It’s march already, and I haven’t caught a fish yet. I’m longing for Lone Pine. Lone Pine California that is, home of Mt Whitney, the beginning of the Eastern Sierras, and home of some of the best trout fishing in the Golden State.
Lone Pine is located in the Owens Valley, on Hwy 395. And that’s were the fun begins. The Dept of Fish & Game starts planting the creeks that run out of the Sierras with rainbow trout about this time of year, and I just love to catch those slimy little creatures.
Fishing is the number one geezer sport out there, and for good reason, cause fishin is just like sex: Once you get used to the feel of that little twitching at the end of your rod, you just want to do it again and again. Best part is, the fish don’t talk back or give ya a bunch of shit.
Now, there’s more to fishing than just yanking unsuspecting, yet greedy little creatures out of their natural environment, by deceiving them with food that actually contains sharp hooks, with which they become ensnared when thinking they’re about to get a meal, but in reality are about to meet their Maker. It’s more of a Zen experience, almost meditative: the great outdoors, near a stream, alone with nature, cigar in mouth and ice cold beer in hand.
When I go, my buddies and I usually stay at Tuttle Creek. It’s just outside of Lone Pine, behind the Alabama Hills, where a lot of movies have been shot; the 1939 classic Gungha Din, being the most memorable.

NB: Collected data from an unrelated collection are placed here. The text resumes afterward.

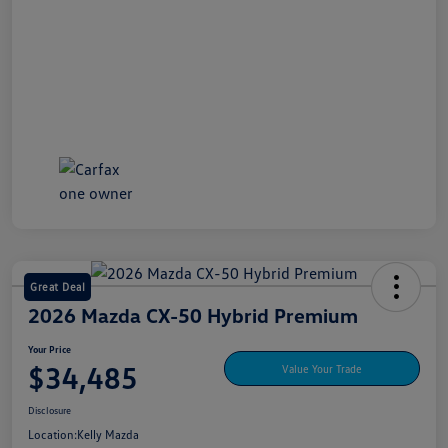
Great Deal
2026 Mazda CX-50 Hybrid Premium
Your Price
$34,485
Value Your Trade
Disclosure
Location:
Kelly Mazda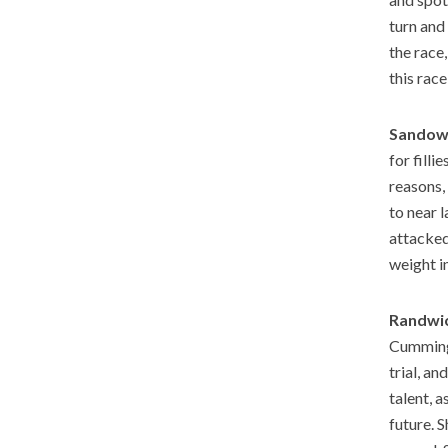
turn and
the race,
this rac
Sandown
for fill
reasons,
to near 
attacked
weight i
Randwic
Cummings
trial, an
talent, a
future. S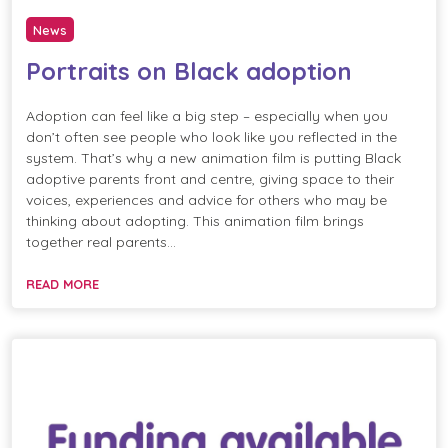
News
Portraits on Black adoption
Adoption can feel like a big step – especially when you
don’t often see people who look like you reflected in the
system. That’s why a new animation film is putting Black
adoptive parents front and centre, giving space to their
voices, experiences and advice for others who may be
thinking about adopting. This animation film brings
together real parents…
READ MORE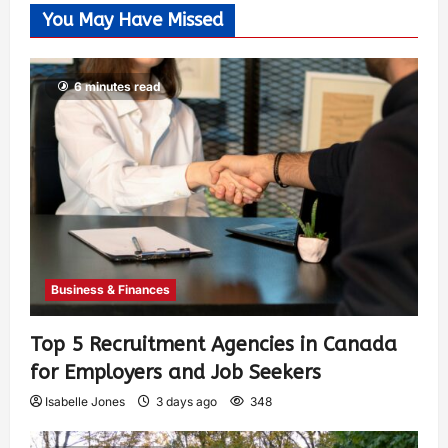
You May Have Missed
6 minutes read
Business & Finances
Top 5 Recruitment Agencies in Canada
for Employers and Job Seekers
Isabelle Jones
3 days ago
348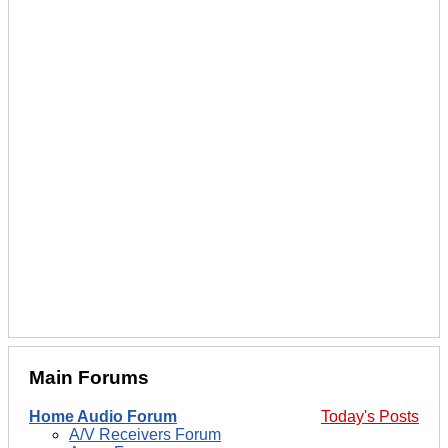
Main Forums
Home Audio Forum
Today's Posts
A/V Receivers Forum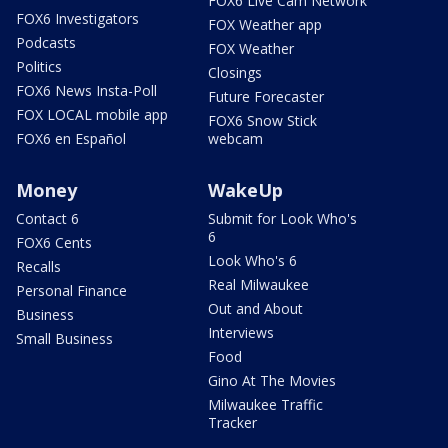
FOX6 Live Cam Network
FOX6 Investigators
FOX Weather app
Podcasts
FOX Weather
Politics
Closings
FOX6 News Insta-Poll
Future Forecaster
FOX LOCAL mobile app
FOX6 Snow Stick
FOX6 en Español
webcam
Money
WakeUp
Contact 6
Submit for Look Who's
6
FOX6 Cents
Look Who's 6
Recalls
Real Milwaukee
Personal Finance
Out and About
Business
Interviews
Small Business
Food
Gino At The Movies
Milwaukee Traffic
Tracker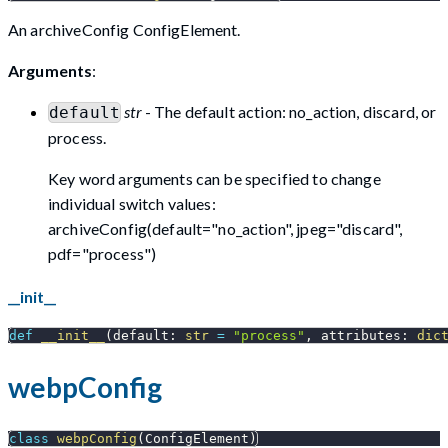
An archiveConfig ConfigElement.
Arguments
:
str
- The default action: no_action, discard, or
default
process.
Key word arguments can be specified to change
individual switch values:
archiveConfig(default="no_action", jpeg="discard",
pdf="process")
__init__
def
__init__
(
default
:
str
=
"process"
,
 attributes
:
dic
webpConfig
class
webpConfig
(
ConfigElement
)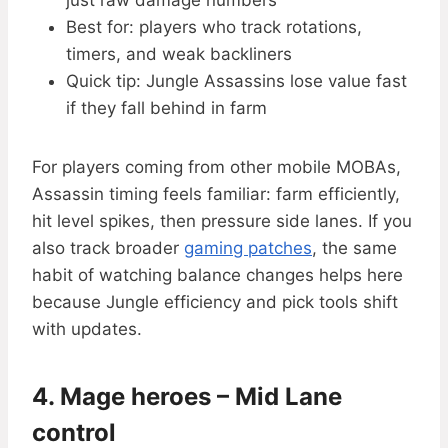
just raw damage numbers
Best for: players who track rotations,
timers, and weak backliners
Quick tip: Jungle Assassins lose value fast
if they fall behind in farm
For players coming from other mobile MOBAs,
Assassin timing feels familiar: farm efficiently,
hit level spikes, then pressure side lanes. If you
also track broader
gaming patches
, the same
habit of watching balance changes helps here
because Jungle efficiency and pick tools shift
with updates.
4. Mage heroes – Mid Lane
control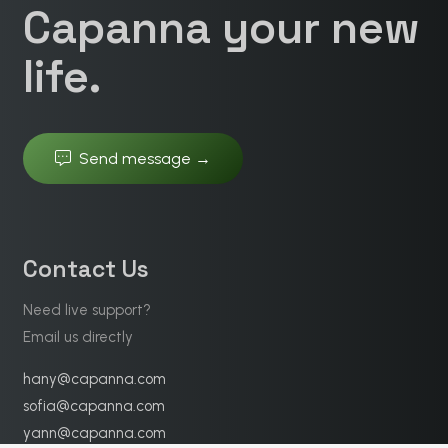
Capanna your new
life.
Send message →
Contact Us
Need live support?
Email us directly
hany@capanna.com
sofia@capanna.com
yann@capanna.com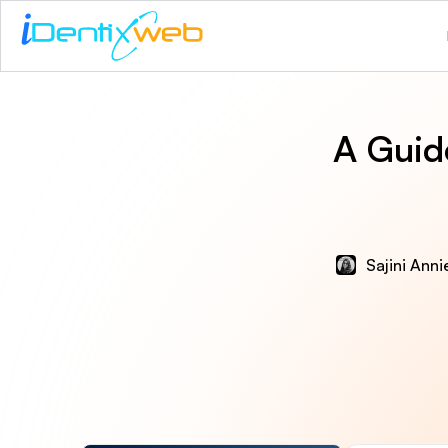
A Guid
Sajini Ann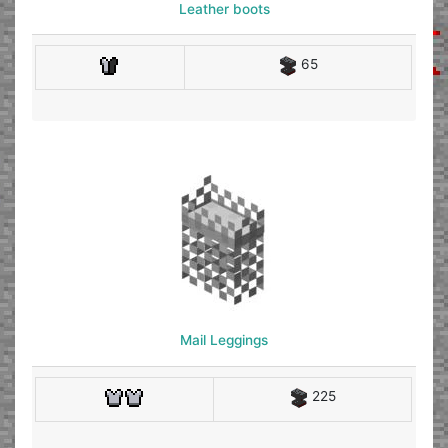
Leather boots
65
Mail Leggings
225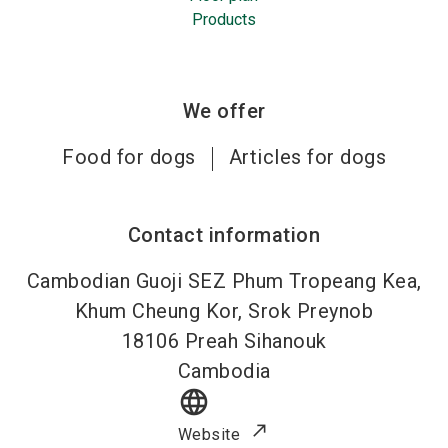
Products
We offer
Food for dogs
Articles for dogs
Contact information
Cambodian Guoji SEZ Phum Tropeang Kea,
Khum Cheung Kor, Srok Preynob
18106
Preah Sihanouk
Cambodia
language
Website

Tuttle Creek campground is an unimproved campsite, with no potable water. But, it’s spectacular in it’s views of both the Sierras and White Mountains across the Owens Valley. With the proper medication, it also becomes quite psychedelic.
Whenever I go to Tuttle Creek, I gotta stop by and see my Buddie Nick. Nick lives at the campground year round. He has an old Ford Econo-line type camper, but what’s inside is really a trip. Nick, who always lived on the fringes of society, was a machinist; “before all the damn jobs went overseas”. Inside, he’s got a wood burning stove and his own little jewelry workshop, complete with drill press, grinders, and a machine to roll out silver. Outside, he has his gas generator which powers a lathe, and multitude of other power tools. He makes silver jewelry and carves, local hard woods into everything from custom ax handles to pot pipes. He’s the most resourceful guy I know.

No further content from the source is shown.